Bundesgerichtshof bestätigt neunjährige Haftstrafe für tödliche Attacke bei Abiturfeier
Ein bundesweit aufsehenerregender Rechtsstreit um eine schwere Gewalttat, die 2024 die Zuwanderungsdebatte in Deutschland maßgeblich beeinflusste, ist nun endgültig abgeschlossen. Der Bundesgerichtshof in Karlsruhe hat die Revision eines 19-jährigen syrischen Verurteilten verworfen und damit das Urteil des Landgerichts Bielefeld im Wesentlichen bestätigt. Der junge Mann muss für neun Jahre in Haft, weil er im Juni 2024 am Rande einer Abiturfeier in Bad Oeynhausen, Nordrhein-Westfalen, einen 20-Jährigen tödlich verletzte.
Details der brutalen Gewalttat
Das Landgericht Bielefeld hatte den Angeklagten unter anderem wegen versuchten Totschlags schuldig gesprochen. Laut Gerichtsunterlagen war das Opfer, das aus einer griechischen Familie stammte, Gast bei der Abiturfeier seiner jüngeren Schwester in einem Park in Bad Oeynhausen. Als der 20-Jährige dort mit Begleitern anscheinend Drogen konsumierte, griff der syrische Angreifer ihn aus einer Gruppe heraus an, weil er ebenfalls Kokain wollte.
Bei dem folgenden Streit stürzte der 20-Jährige und erlitt dabei bereits schwere Verletzungen. Anschließend wurde er weiter getreten und schwer misshandelt, wobei er unter anderem Knietritte an den Kopf erhielt. Das Opfer erlitt dadurch schwere Hirnverletzungen und verstarb zwei Tage später im Krankenhaus. Die Richter in Bielefeld stellten fest, dass jemand, der so hart auf eine hilflose Person eintritt, mit einem bedingten Tötungsvorsatz handelt.

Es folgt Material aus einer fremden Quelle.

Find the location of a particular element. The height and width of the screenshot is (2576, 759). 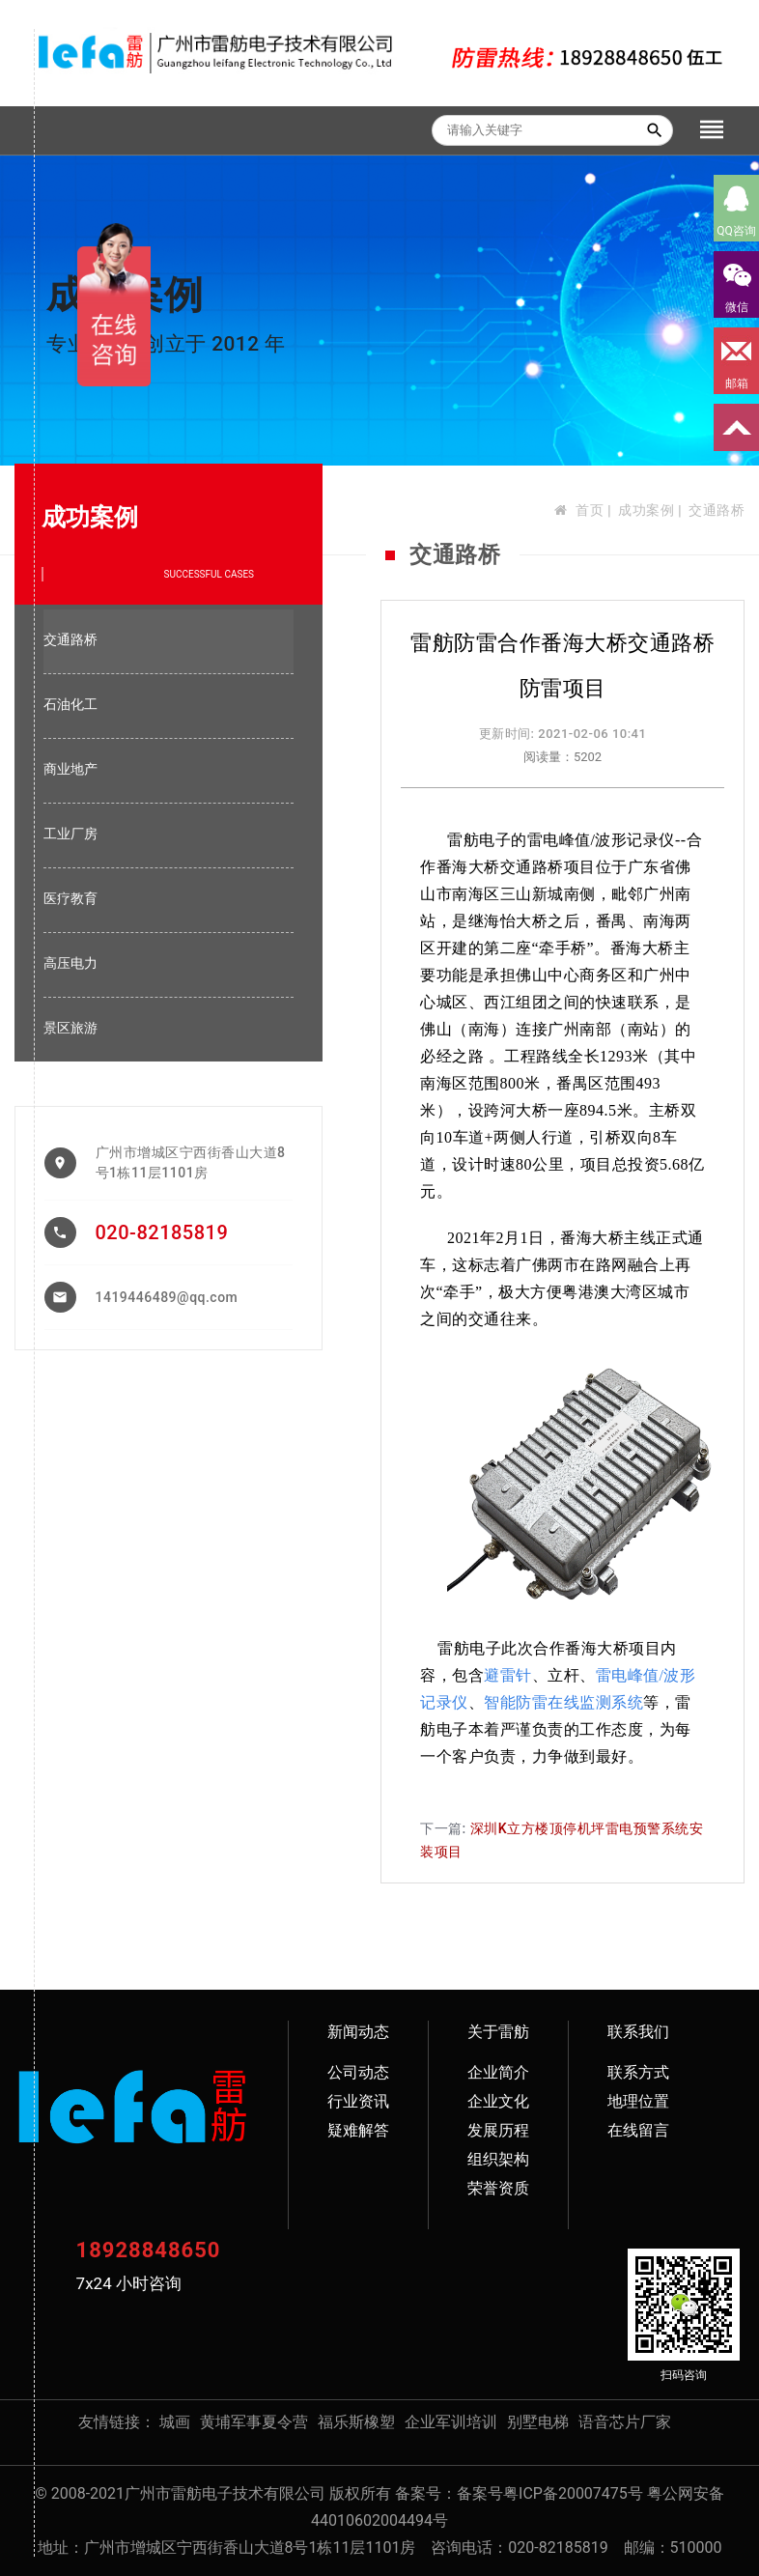 广州市增城区宁西街香山大道8号1栋11层1101房 is located at coordinates (191, 1162).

Unklar blieb jedoch, ob der Tod letztlich auf die Folgen des Sturzes oder der anschließenden Tritte zurückzuführen war. Einer der Begleiter des Opfers wurde ebenfalls schwer verletzt.
Verlauf des Gerichtsverfahrens
Die Staatsanwaltschaft hatte ursprünglich wegen versuchten Mordes und Raubes mit Todesfolge eine neunjährige Jugendstrafe gefordert. Die Verteidigung hingegen verlangte am Landgericht einen Freispruch vom Tötungsvorwurf und beantragte maximal eine Verwarnung. Der Verurteilte, der 2016 nach Deutschland gekommen war, hatte bereits etliche Straftaten in Baden-Württemberg begangen und war erst 2023 nach Bad Oeynhausen gezogen. Während des Prozesses bestritt er zunächst, überhaupt im Park gewesen zu sein, und versuchte später, den Verdacht auf einen anderen aus seiner Gruppe zu lenken.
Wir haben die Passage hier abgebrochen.